In [0]:
# installing spacy, spacy is added automatically to PATH, hence we can use cmd to access and then download
# the english "vocabulary" or the english model, a small one
!pip install spacy
!python -m spacy download en

In [3]:
# importing spacy and load the english model, basically the entire vocabulary.
# the _sm stands for small, about 50000 words, enough for basic stuffs
import spacy
nlp = spacy.load('en_core_web_sm')

# Create a Doc object, this is going to get the processed text information via a pipeline
# by the nlp(). notice the u'', it is processing a unicode string and not a raw string
doc = nlp(u'Tesla is looking at buying U.S. startup for $6 million')

# Print each token separately, token as in elements of the text
for token in doc:
    print(token.text, token.pos_, token.dep_)

Tesla PROPN nsubj
is VERB aux
looking VERB ROOT
at ADP prep
buying VERB pcomp
U.S. PROPN compound
startup NOUN dobj
for ADP prep
$ SYM quantmod
6 NUM compound
million NUM pobj


This doesn't look very user-friendly, but right away we see some interesting things happen:
1. Tesla is recognized to be a Proper Noun, not just a word at the start of a sentence
2. U.S. is kept together as one entity (we call this a 'token')
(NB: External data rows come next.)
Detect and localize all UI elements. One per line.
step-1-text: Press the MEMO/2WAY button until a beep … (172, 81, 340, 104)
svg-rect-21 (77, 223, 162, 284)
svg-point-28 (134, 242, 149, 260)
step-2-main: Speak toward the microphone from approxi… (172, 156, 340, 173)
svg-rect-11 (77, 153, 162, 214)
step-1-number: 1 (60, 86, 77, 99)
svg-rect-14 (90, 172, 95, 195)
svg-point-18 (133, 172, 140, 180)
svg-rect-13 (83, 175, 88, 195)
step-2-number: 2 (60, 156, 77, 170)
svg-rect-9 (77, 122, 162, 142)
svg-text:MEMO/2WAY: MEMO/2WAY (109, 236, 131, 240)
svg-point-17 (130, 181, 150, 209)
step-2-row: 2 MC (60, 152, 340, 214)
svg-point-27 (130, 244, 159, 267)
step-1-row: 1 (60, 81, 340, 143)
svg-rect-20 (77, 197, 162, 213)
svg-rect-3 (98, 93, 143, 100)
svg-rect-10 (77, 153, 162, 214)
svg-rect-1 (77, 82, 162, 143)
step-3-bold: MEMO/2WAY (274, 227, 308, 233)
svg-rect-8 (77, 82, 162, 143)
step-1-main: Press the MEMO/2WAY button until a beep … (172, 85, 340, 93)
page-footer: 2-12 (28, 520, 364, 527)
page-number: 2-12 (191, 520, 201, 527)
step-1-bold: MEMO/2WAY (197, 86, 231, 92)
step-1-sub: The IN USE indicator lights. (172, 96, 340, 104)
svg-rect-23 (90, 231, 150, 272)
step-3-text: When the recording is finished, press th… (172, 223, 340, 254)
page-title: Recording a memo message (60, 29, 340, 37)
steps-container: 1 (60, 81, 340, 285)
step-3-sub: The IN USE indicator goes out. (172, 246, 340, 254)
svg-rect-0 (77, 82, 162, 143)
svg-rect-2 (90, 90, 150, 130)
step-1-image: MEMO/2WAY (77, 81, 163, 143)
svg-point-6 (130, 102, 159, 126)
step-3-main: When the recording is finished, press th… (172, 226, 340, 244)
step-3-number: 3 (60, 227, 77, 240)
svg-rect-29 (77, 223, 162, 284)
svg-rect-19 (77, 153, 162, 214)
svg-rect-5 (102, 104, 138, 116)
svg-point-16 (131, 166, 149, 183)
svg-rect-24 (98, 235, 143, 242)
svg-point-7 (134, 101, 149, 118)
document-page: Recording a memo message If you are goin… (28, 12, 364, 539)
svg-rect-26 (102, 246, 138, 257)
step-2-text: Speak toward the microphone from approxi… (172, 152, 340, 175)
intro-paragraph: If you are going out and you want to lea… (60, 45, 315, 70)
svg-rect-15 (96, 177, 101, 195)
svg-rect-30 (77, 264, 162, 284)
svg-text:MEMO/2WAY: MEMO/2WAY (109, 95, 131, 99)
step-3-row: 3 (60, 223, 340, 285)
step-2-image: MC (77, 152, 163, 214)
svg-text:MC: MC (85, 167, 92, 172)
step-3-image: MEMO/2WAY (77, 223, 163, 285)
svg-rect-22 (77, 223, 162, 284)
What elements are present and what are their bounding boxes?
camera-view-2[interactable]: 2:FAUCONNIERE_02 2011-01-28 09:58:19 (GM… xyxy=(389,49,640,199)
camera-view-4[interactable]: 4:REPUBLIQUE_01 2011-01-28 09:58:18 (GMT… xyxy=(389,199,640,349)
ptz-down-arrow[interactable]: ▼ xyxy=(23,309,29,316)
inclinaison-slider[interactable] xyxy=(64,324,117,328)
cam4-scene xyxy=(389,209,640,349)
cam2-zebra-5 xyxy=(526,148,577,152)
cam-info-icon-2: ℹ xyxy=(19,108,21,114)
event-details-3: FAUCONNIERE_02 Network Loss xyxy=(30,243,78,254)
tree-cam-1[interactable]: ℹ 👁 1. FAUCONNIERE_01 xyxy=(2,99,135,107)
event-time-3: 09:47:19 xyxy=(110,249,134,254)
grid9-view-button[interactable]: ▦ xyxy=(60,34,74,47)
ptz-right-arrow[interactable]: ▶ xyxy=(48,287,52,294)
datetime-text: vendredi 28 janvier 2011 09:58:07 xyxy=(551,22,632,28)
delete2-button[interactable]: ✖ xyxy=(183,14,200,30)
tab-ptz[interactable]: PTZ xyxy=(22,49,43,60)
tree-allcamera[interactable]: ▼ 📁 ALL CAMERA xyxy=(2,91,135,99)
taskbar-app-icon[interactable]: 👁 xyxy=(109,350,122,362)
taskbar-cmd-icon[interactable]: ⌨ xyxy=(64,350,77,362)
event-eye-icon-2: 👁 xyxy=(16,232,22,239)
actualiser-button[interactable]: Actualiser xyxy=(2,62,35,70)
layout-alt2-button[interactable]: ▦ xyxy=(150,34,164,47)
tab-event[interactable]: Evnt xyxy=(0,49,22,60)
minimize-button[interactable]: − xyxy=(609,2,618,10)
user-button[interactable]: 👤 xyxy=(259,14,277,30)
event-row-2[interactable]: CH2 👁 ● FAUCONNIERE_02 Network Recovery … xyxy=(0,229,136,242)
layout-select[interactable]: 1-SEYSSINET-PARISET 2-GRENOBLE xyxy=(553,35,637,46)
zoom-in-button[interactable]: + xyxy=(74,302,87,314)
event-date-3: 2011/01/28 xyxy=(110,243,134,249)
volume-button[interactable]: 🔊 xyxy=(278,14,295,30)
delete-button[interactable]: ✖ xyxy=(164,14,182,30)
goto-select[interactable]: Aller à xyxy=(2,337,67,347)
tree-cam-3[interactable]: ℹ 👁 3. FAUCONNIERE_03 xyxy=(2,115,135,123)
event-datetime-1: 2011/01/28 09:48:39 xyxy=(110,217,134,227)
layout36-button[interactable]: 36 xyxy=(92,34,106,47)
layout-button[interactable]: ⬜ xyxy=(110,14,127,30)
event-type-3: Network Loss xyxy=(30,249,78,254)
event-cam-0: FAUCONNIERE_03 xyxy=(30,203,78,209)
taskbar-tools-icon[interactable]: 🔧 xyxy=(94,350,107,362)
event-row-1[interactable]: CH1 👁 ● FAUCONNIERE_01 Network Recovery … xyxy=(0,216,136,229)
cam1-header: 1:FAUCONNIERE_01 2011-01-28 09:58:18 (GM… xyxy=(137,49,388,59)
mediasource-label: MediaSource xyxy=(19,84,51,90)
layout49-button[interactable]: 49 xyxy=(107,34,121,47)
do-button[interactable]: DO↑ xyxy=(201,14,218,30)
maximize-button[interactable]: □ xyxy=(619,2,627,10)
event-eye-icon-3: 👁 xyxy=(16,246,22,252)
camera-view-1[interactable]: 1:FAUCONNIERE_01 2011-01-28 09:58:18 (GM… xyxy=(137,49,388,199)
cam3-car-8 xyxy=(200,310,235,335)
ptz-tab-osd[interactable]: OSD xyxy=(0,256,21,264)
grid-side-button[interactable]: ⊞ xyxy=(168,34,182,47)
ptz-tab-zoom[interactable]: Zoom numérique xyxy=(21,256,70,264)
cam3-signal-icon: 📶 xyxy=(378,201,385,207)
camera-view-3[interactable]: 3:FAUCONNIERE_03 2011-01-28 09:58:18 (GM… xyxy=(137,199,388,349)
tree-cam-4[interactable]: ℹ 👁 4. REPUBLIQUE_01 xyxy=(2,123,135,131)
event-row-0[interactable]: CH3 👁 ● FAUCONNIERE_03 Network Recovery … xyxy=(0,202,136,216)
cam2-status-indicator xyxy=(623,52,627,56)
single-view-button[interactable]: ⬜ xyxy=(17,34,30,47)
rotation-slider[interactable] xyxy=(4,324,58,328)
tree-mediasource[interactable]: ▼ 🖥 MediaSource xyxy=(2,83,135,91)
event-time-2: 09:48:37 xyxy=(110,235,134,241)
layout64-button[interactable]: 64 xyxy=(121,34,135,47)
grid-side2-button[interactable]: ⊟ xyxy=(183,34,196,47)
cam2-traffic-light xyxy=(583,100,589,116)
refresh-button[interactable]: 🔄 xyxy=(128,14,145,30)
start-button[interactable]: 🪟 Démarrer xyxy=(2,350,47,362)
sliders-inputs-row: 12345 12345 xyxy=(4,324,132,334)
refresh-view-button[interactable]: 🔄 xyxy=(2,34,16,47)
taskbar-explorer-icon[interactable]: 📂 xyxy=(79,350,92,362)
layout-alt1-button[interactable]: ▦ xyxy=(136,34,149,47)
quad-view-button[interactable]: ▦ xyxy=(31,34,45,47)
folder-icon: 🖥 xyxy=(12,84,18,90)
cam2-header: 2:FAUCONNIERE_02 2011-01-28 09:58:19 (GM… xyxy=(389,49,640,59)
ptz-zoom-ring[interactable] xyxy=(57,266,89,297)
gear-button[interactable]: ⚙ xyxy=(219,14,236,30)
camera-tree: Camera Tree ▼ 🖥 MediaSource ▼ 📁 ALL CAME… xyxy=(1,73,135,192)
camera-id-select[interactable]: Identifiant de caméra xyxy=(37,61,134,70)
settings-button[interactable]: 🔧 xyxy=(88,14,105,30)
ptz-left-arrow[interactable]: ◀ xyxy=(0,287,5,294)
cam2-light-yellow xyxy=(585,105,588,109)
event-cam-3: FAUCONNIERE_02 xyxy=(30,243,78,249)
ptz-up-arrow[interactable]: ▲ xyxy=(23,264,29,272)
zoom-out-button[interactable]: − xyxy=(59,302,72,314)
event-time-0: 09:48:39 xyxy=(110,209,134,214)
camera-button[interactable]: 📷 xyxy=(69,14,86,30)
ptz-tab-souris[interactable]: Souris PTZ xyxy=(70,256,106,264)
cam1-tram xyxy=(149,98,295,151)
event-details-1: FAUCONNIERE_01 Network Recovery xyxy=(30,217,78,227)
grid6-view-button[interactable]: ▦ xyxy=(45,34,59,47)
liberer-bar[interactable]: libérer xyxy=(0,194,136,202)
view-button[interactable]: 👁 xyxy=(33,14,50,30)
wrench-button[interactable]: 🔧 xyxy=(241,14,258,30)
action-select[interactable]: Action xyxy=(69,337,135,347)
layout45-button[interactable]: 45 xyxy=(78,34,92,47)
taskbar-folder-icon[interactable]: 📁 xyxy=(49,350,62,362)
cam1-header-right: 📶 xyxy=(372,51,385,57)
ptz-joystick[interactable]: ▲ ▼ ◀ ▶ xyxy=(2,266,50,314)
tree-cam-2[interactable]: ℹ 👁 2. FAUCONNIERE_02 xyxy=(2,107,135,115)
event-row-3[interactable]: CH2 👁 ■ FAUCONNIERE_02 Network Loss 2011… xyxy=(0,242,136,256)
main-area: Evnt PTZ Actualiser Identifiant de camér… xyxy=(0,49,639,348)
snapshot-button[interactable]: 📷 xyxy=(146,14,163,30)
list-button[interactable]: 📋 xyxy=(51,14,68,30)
As we dive deeper into spaCy we'll see what each of these abbreviations mean and how they're derived. We'll also see how spaCy can interpret the last three tokens combined `$6 million` as referring to ***money***.

___
# Pipeline
When we run `nlp`, our text enters a *processing pipeline* that first breaks down the text and then performs a series of operations to tag, parse and describe the data.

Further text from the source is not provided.